ML has utility in detecting knee osteoarthritis using gait analysis. A computer system developed by Kotti et al[24] took input body kinetics and produced as output an estimate of the likelihood of the presence of knee osteoarthritis. Furthermore, it identifies the discriminating parameters and set of rules that led to the decision. This explanation mimics "interpretation" and increases the value of the diagnosis. With an accuracy of 72.6%, this automatic detection of knee osteoarthritis provides a unique opportunity to create objective, sensitive diagnostic tools that can increase efficiency and quality of care delivered to patients.

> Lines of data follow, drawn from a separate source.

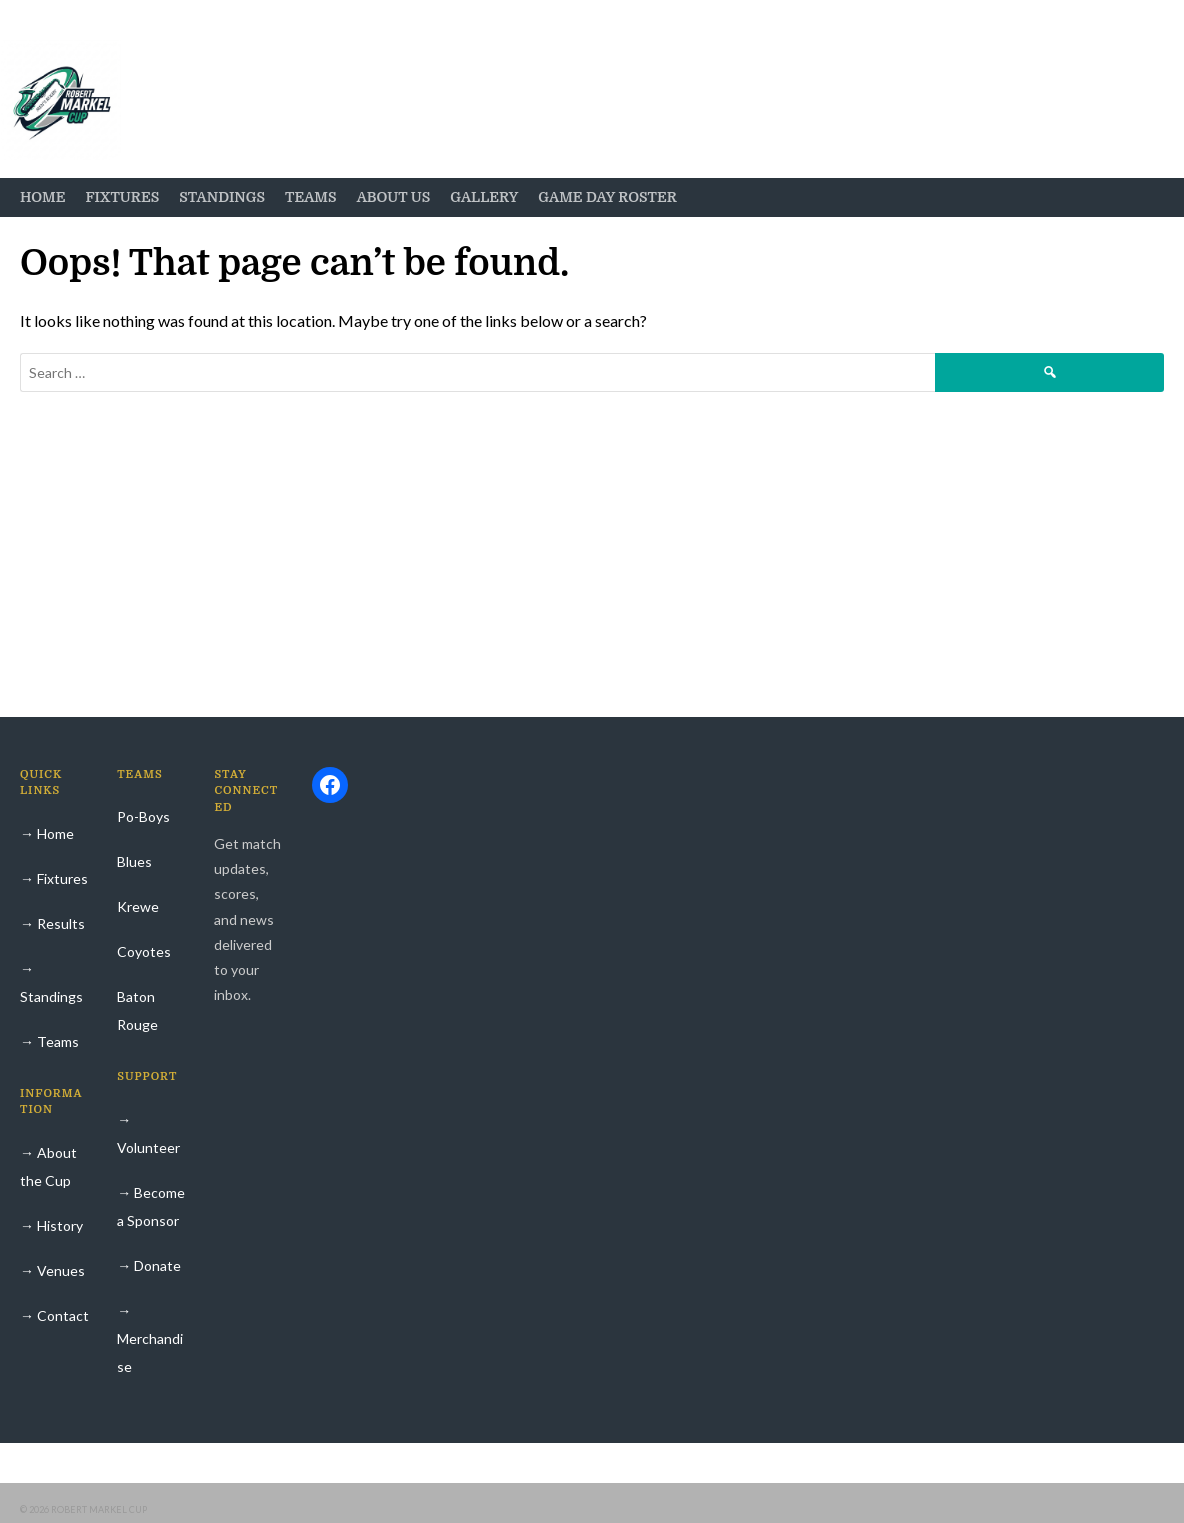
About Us (394, 197)
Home (42, 197)
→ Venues (52, 1270)
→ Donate (149, 1265)
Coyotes (144, 951)
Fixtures (122, 197)
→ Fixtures (54, 878)
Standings (222, 197)
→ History (51, 1225)
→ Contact (54, 1315)
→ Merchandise (150, 1338)
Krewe (138, 906)
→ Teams (49, 1041)
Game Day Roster (607, 197)
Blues (134, 861)
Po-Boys (143, 816)
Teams (311, 197)
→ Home (47, 833)
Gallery (484, 197)
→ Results (52, 923)
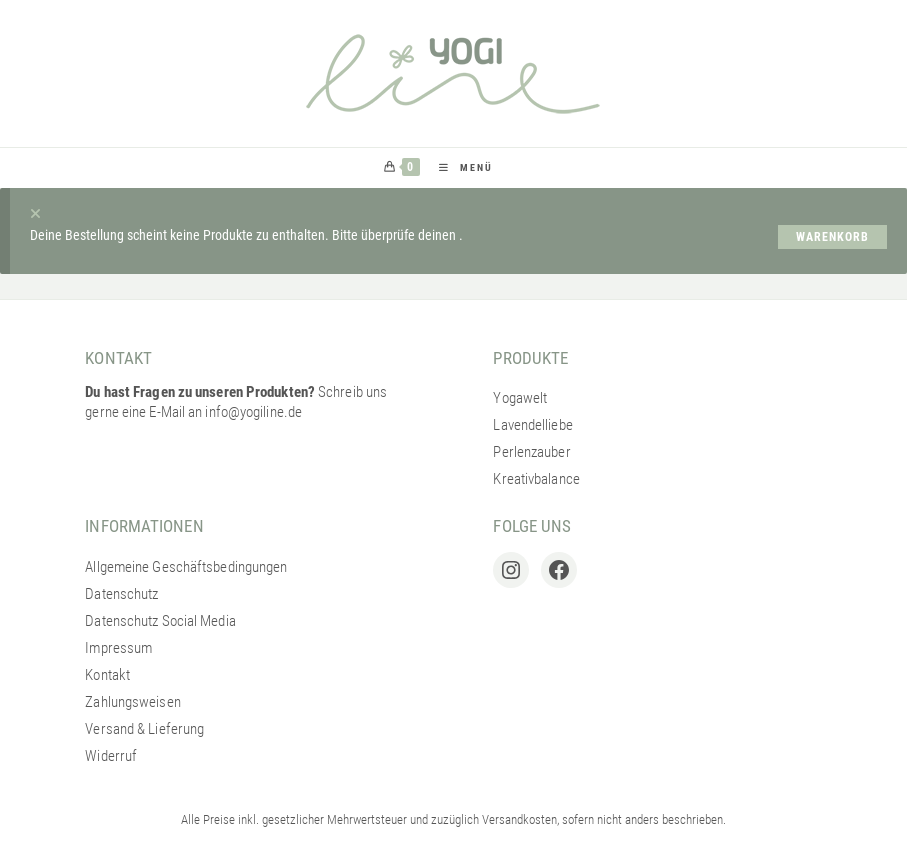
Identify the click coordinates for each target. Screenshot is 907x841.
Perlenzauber (531, 452)
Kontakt (107, 675)
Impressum (118, 648)
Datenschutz (121, 594)
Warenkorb (832, 237)
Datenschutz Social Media (160, 621)
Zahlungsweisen (132, 702)
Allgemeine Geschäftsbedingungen (186, 567)
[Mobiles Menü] (458, 167)
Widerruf (111, 756)
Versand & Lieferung (144, 729)
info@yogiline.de (253, 412)
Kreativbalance (536, 479)
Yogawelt (520, 398)
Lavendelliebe (532, 425)
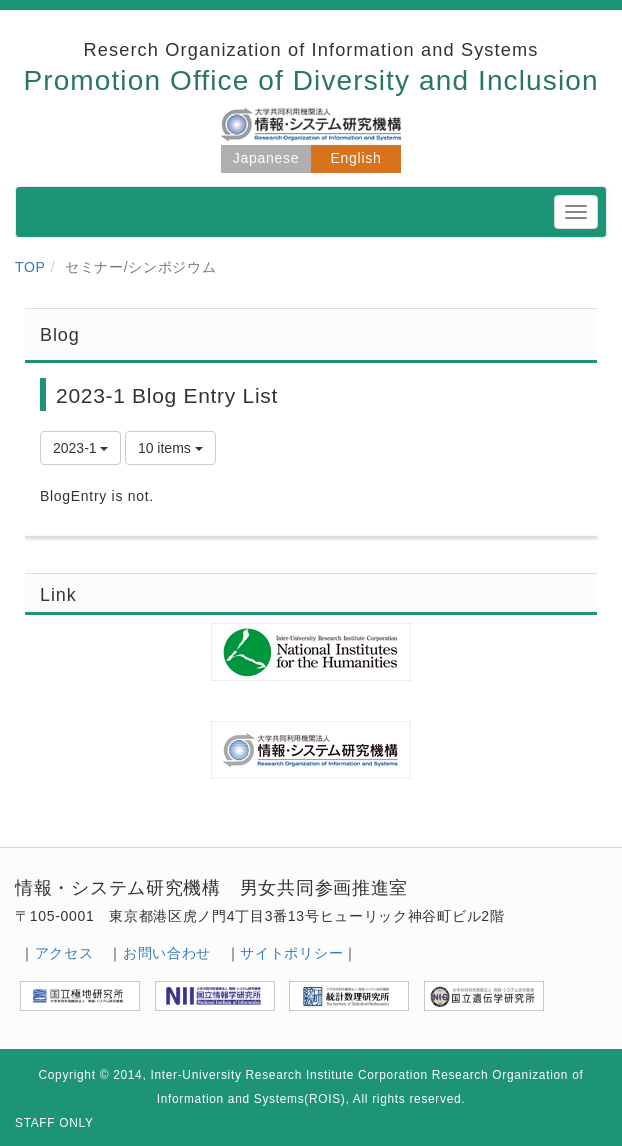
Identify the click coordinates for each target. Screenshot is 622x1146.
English (356, 158)
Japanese (266, 158)
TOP (30, 267)
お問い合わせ (167, 953)
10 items (170, 448)
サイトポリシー (291, 953)
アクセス (64, 953)
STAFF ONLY (54, 1123)
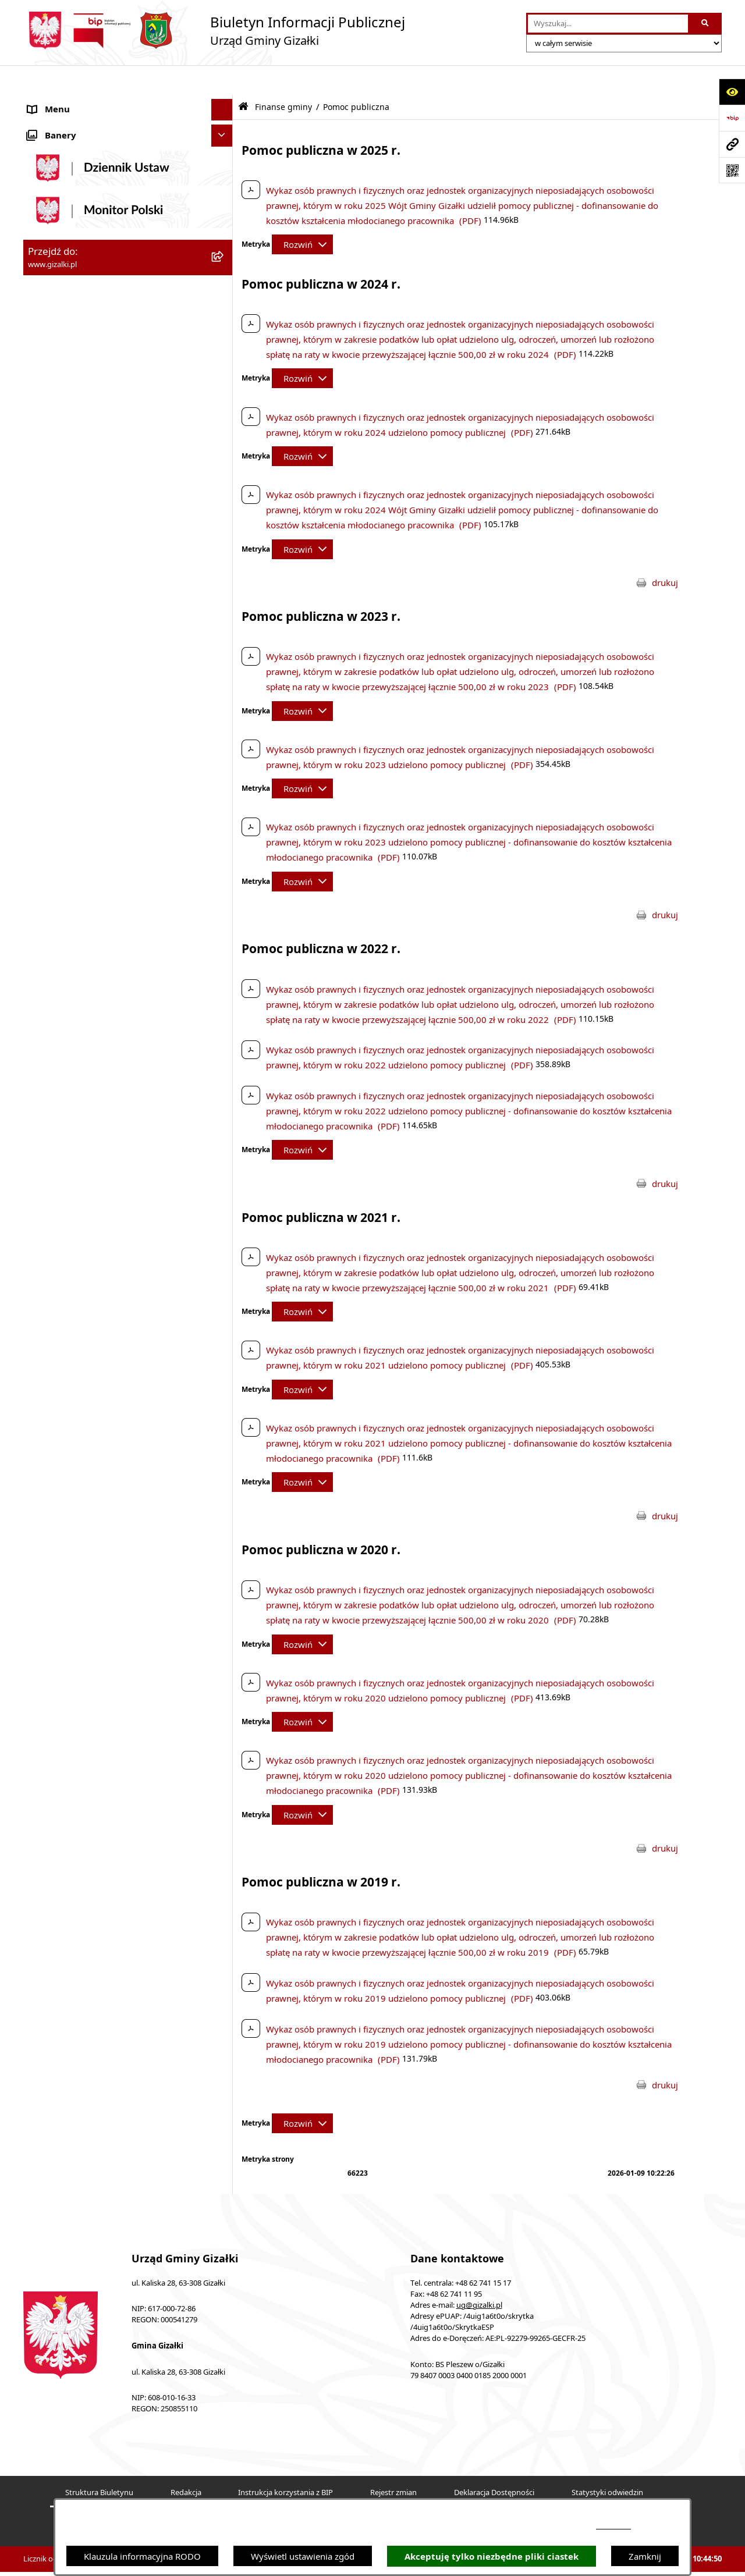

Recently, Karnuta et al[34] trained, validated, and externally tested a deep-learning system to classify total hip arthroplasty and hip resurfacing arthroplasty femoral implants as one of 18 different manufacturer models from 1,972 retrospectively collected AP plain radiographs from four sites in one quaternary referral health system (Figure 1). After 1,000 training epochs by the deep-learning system, the system discriminated 18 implant models with an area under the curve of 0.999, accuracy of 99.6%, sensitivity of 94.3%, and specificity of 99.8% in the external-testing data set of 206 AP radiographs. Similarly, the same group[25] built a deep-learning system to identify TKA, unicompartmental knee arthroplasty, and distal femoral replacement images and found the model discriminated nine implant models with an area under the curve of 0.99, accuracy 99%, sensitivity of 95%, and specificity of 99% in the external-testing data set of 74 radiographs.

Implant Design

Optimization of implants and devices can increase the value that they provide both to the patient and the value of investments made by developers. Currently, implant design is not as efficient as possible because of constraints in testing fit.

Kozic et al[26] present a method to assess specific anatomical and morphological criteria that transcend shape variability in a cohort to optimize orthopaedic implant design. Although implants are mostly designed and tested through fitting on cadaver bones, which provide only a limited sample that does not represent the entire variability of the patient cohort, this technology provides an alternative. The framework allows an implant design to be virtually fit to samples drawn from a statistical model, determining which range of the cohort is most appropriate for a particular implant. Certain patterns of bone variability are more important for implant fitting, and this method allows for improvement of implant design such that a maximum target cohort can have a benefit.

This study demonstrated the optimization of implant design, using their proposed design and virtual validation method, of a proximal human tibia used for internal fracture fixation. Overall, implant design can benefit from these methods to improve fit for the patient, designer, and physician.